Is it scope creep if it's on purpose?
In the GATK3 world, we have just one fully decked out Best Practices workflow (HaplotypeCaller GVCF for germline short variants) and maaaybe a couple of half-hearted wannabe-BPs (MuTect2-based and RNAseq) if you want to be generous and count them.
In GATK4, we still have our flagship HaplotypeCaller GVCF workflow of course, but we also have three new workflows that are either already Best Practices-grade (GATK CNV + ACNV for somatic CNVs and allelic CNVs) or getting there (MuTect2 for somatic short variants, much improved after the port, and GATK gCNV for germline CNVs which is brand new and still piping hot). Finally, coming down the pipe we also have tools and an eventual Best Practices workflow for Structural Variants. I guess this is what happens when you let your Pokemon get wet after midnight.
Share ALL THE THINGS (including workflows)
It's worth mentioning at this point that the GATK Best Practices have a dual nature. Their primary purpose is to be a “platonic ideal”; a set of guidelines that describe, for a particular use case like “discover germline SNPs and indels” what processing/analysis should be applied to get the best possible results. But they also serve a secondary purpose, which is to describe in practice how you actually implement that workflow correctly as a pipeline – Are there any tweaks to be made depending on the data type? What can you parallelize, and how? and from there, even more tricky questions arise, like what kind of hardware will you need, how much memory and so on. To assist the community in getting this stuff working, we're committing to sharing our own implementations as a reference, in the form of WDL scripts. We already have a few published in the WDL repository's scripts section, including the "raw reads to GVCF" single-sample workflow we use in our production pipeline to process the Broad's genomes.
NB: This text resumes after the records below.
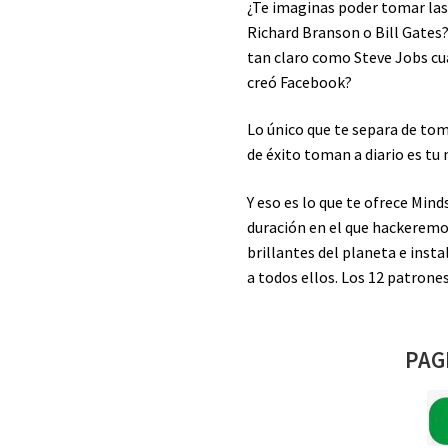
¿Te imaginas poder tomar las 
Richard Branson o Bill Gates
tan claro como Steve Jobs c
creó Facebook?
Lo único que te separa de to
de éxito toman a diario es tu
Y eso es lo que te ofrece Mi
duración en el que hackerem
brillantes del planeta e inst
a todos ellos. Los 12 patrones
PAG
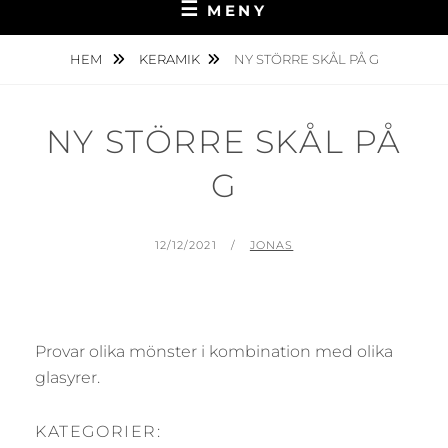
MENY
HEM
KERAMIK
NY STÖRRE SKÅL PÅ G
NY STÖRRE SKÅL PÅ
G
PUBLICERAT
AV
12/12/2021
JONAS
Provar olika mönster i kombination med olika
glasyrer.
KATEGORIER:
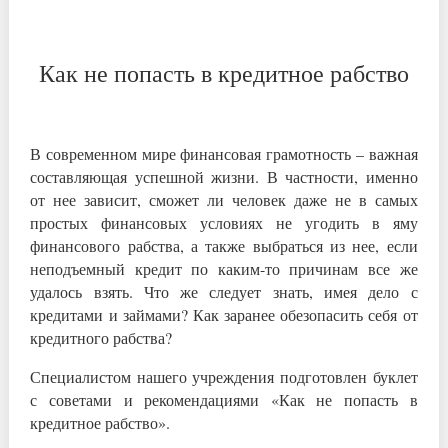
Как не попасть в кредитное рабство
В современном мире финансовая грамотность – важная
составляющая успешной жизни. В частности, именно
от нее зависит, сможет ли человек даже не в самых
простых финансовых условиях не угодить в яму
финансового рабства, а также выбраться из нее, если
неподъемный кредит по каким-то причинам все же
удалось взять. Что же следует знать, имея дело с
кредитами и займами? Как заранее обезопасить себя от
кредитного рабства?
Специалистом нашего учреждения подготовлен буклет
с советами и рекомендациями «Как не попасть в
кредитное рабство».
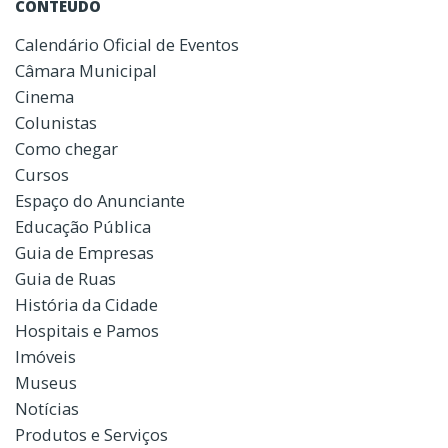
CONTEÚDO
Calendário Oficial de Eventos
Câmara Municipal
Cinema
Colunistas
Como chegar
Cursos
Espaço do Anunciante
Educação Pública
Guia de Empresas
Guia de Ruas
História da Cidade
Hospitais e Pamos
Imóveis
Museus
Notícias
Produtos e Serviços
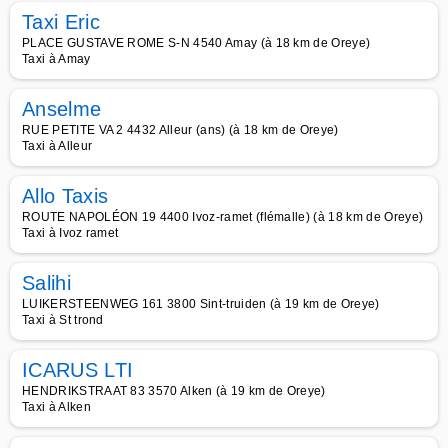
Taxi Eric
PLACE GUSTAVE ROME S-N 4540 Amay (à 18 km de Oreye)
Taxi à Amay
Anselme
RUE PETITE VA 2 4432 Alleur (ans) (à 18 km de Oreye)
Taxi à Alleur
Allo Taxis
ROUTE NAPOLÉON 19 4400 Ivoz-ramet (flémalle) (à 18 km de Oreye)
Taxi à Ivoz ramet
Salihi
LUIKERSTEENWEG 161 3800 Sint-truiden (à 19 km de Oreye)
Taxi à St trond
ICARUS LTI
HENDRIKSTRAAT 83 3570 Alken (à 19 km de Oreye)
Taxi à Alken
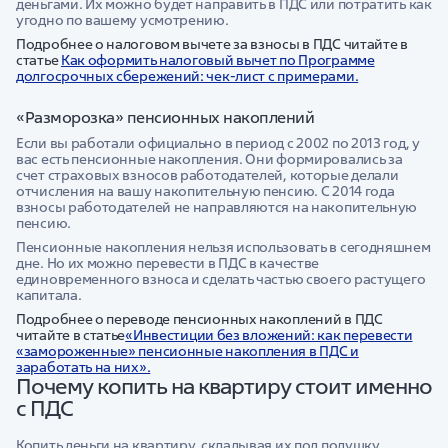
деньгами. Их можно будет направить в ПДС или потратить как
угодно по вашему усмотрению.
Подробнее о налоговом вычете за взносы в ПДС читайте в
статье
Как оформить налоговый вычет по Программе
долгосрочных сбережений: чек-лист с примерами.
«Разморозка» пенсионных накоплений
Если вы работали официально в период с 2002 по 2013 год, у
вас есть пенсионные накопления. Они формировались за
счет страховых взносов работодателей, которые делали
отчисления на вашу накопительную пенсию. С 2014 года
взносы работодателей не направляются на накопительную
пенсию.
Пенсионные накопления нельзя использовать в сегодняшнем
дне. Но их можно перевести в ПДС в качестве
единовременного взноса и сделать частью своего растущего
капитала.
Подробнее о переводе пенсионных накоплений в ПДС
читайте в статье
«Инвестиции без вложений: как перевести
«замороженные» пенсионные накопления в ПДС и
заработать на них».
Почему копить на квартиру стоит именно
с ПДС
Копить деньги на квартиру, складывая их под подушку,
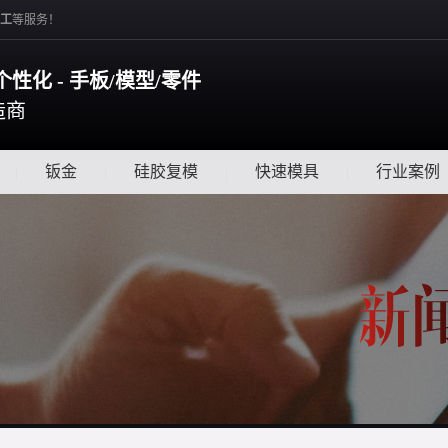
工
等服务！
个性化 - 手板/模型/零件
造商
|
钣金
|
硅胶复模
|
快速模具
|
行业案例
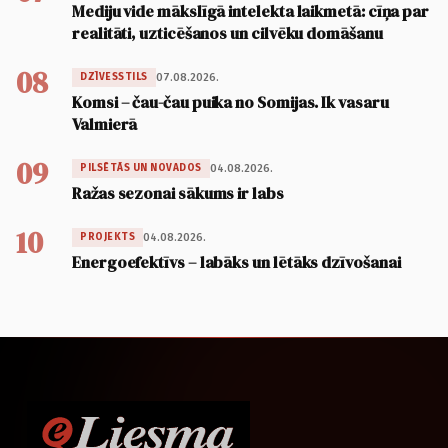
Mediju vide mākslīgā intelekta laikmetā: cīņa par
realitāti, uzticēšanos un cilvēku domāšanu
08
07.08.2026.
DZĪVESSTILS
Komsi – čau-čau puika no Somijas. Ik vasaru
Valmierā
09
04.08.2026.
PILSĒTĀS UN NOVADOS
Ražas sezonai sākums ir labs
10
04.08.2026.
PROJEKTS
Energoefektīvs – labāks un lētāks dzīvošanai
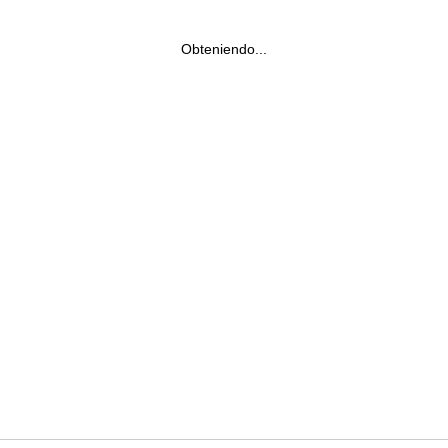
Obteniendo...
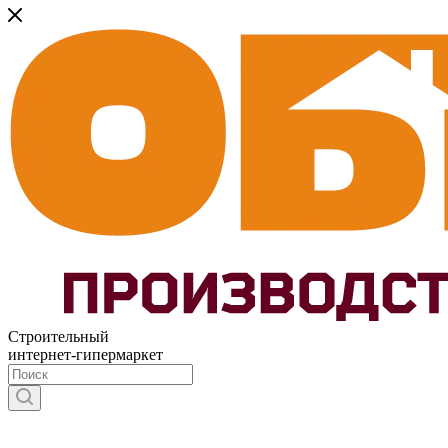
Строительный
интернет-гипермаркет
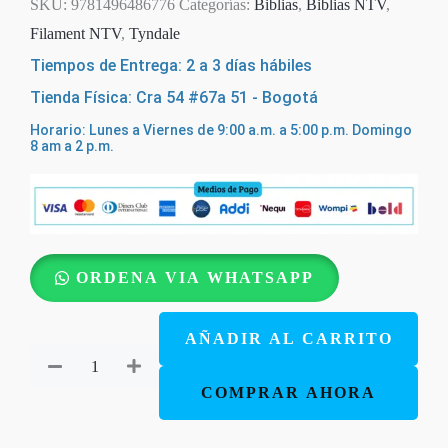
SKU:
9781496486776
Categorías:
Biblias
,
Biblias NTV
,
Filament NTV
,
Tyndale
Tiempos de Entrega: 2 a 3 días hábiles
Tienda Física: Cra 54 #67a 51 - Bogotá
Horario: Lunes a Viernes de 9:00 a.m. a 5:00 p.m. Domingo
8 am a 2 p.m.
Biblia
ORDENA VIA WHATSAPP
Ultrafina
NTV
AÑADIR AL CARRITO
con
Filament
COMPRAR AHORA
SentiPiel
Café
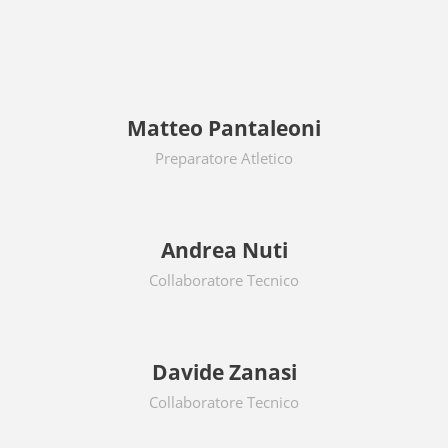
Matteo Pantaleoni
Preparatore Atletico
Andrea Nuti
Collaboratore Tecnico
Davide Zanasi
Collaboratore Tecnico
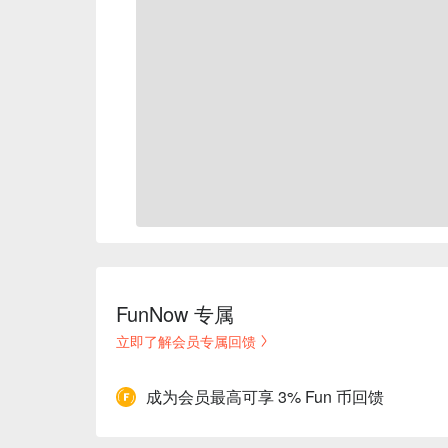
FunNow 专属
立即了解会员专属回馈
成为会员最高可享 3% Fun 币回馈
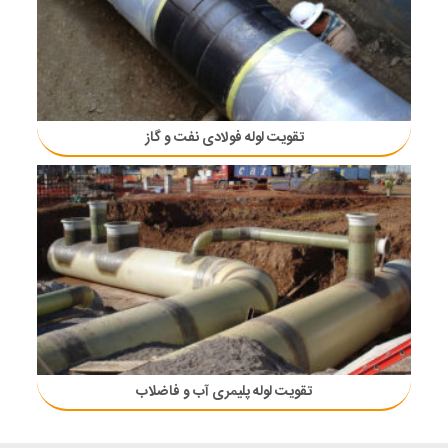
تقویت لوله فولادی نفت و گاز
تقویت لوله پلیمری آب و فاضلاب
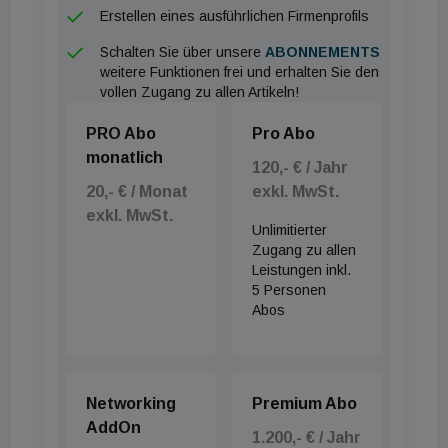
CAD-Konstruktion über die Herstellung bis hin zur
Erstellen eines ausführlichen Firmenprofils
automatisierten hoch präzisen Qualitätskontrolle“,
Schalten Sie über unsere
ABONNEMENTS
erläutert Kania. Ein weiterer Vorteil: Sollten
weitere Funktionen frei und erhalten Sie den
vollen Zugang zu allen Artikeln!
nachträgliche Modifikationen erforderlich sein,
lassen sie sich am virtuellen Schachtzwilling
PRO Abo
Pro Abo
unkompliziert umsetzen und übermitteln.
monatlich
120,- € / Jahr
20,- € / Monat
exkl. MwSt.
Vertiefende Einblicke: http://smartawaschacht-
exkl. MwSt.
animation.rehau.de/
Unlimitierter
Zugang zu allen
Leistungen inkl.
5 Personen
Abos
Networking
Premium Abo
AddOn
1.200,- € / Jahr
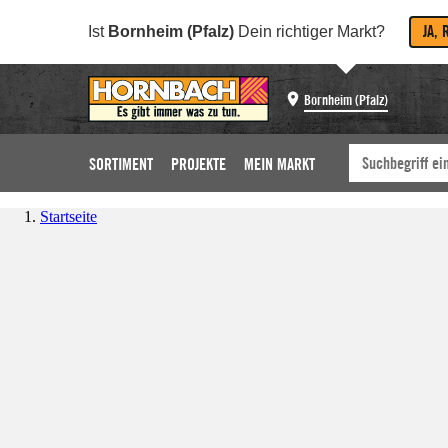
JA, 
Ist
Bornheim (Pfalz)
Dein richtiger Markt?
Bornheim (Pfalz)
SORTIMENT
PROJEKTE
MEIN MARKT
Startseite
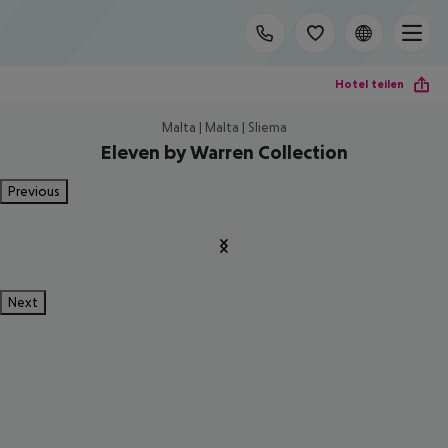
Hotel teilen
Malta | Malta | Sliema
Eleven by Warren Collection
Previous
Next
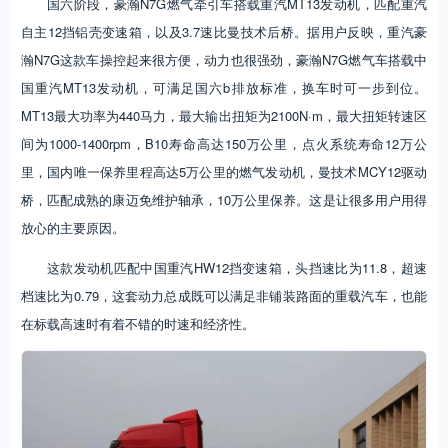
国六阶段，豪瀚N7G燃气牵引车搭载重汽MT13发动机，匹配重汽
自主12挡铝壳变速箱，以及3.7速比曼技术后桥。据用户反映，重汽豪
瀚N7G这款车操控起来很方便，动力也很强劲，豪瀚N7G燃气车搭载中
国重汽MT13发动机，可满足国六b排放标准，换车时可一步到位。
MT13最大功率为440马力，最大输出扭矩为2100N·m，最大扭矩转速区
间为1000-1400rpm，B10寿命高达150万公里，点火系统寿命12万公
里，国内唯一保养里程高达5万公里的燃气发动机，曼技术MCY12驱动
桥，匹配成熟的康迈免维护轴承，10万公里保养。这是让很多用户用得
放心的主要原因。
这款发动机匹配中国重汽HW12挡变速箱，头挡速比为11.8，超速
档速比为0.79，这套动力总成既可以满足非铺装路面的重载汽车，也能
在标载高速时有着不错的时速和经济性。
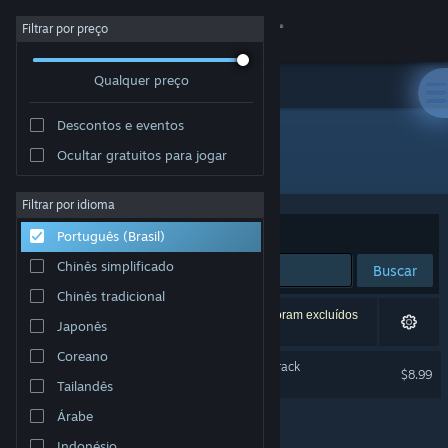
Iniciar sessão
Filtrar por preço
Qualquer preço
Loja
Descontos e eventos
Comunidade
Ocultar gratuitos para jogar
Desenvolvedor: POLYGON BIRD
Sobre
Filtrar por idioma
Ordenar por
Relevância
Português (Brasil)
Suporte
Chinês simplificado
Buscar
Chinês tradicional
Alterar idioma
1 resultado corresponde à sua busca. 4 títulos foram excluídos
Japonês
de acordo com as suas preferências.
Baixe o aplicativo móvel do Steam
Coreano
BIRDCAGE Original Soundtrack
$8.99
Tailandês
Ver versão para computadores
Árabe
Indonésio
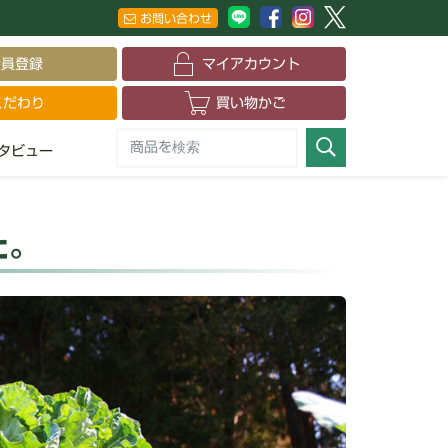
お問い合わせ
会員登録
マイアカウント
こだわり
買い物かご
タビュー
た。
We're now getting ready to tackle the task of whipping our GATK4 Best Practices workflows into a publishable state (document ALL THE THINGS), with the goal of having them ready for public consumption when GATK4 itself goes into general release. We encourage you to adopt them if they fit your use case and needs. When everyone uses methods that are the same or similar enough (i.e. functionally equivalent), that makes analysis results more comparable across studies, and as fellow humans, we all stand to benefit from that.
So that concludes our whirlwind tour of GATK4 highlights. There are various things I didn't cover, including what exactly is happening with Picard (we'll cover that separately, and soon) and whether there are changes at the command line level. To address the latter (spoiler: yes, yes there are), we are developing a comprehensive migration guide to help ease the transition. Make no mistake, this is a big change. But it's a change for the better at every level that matters.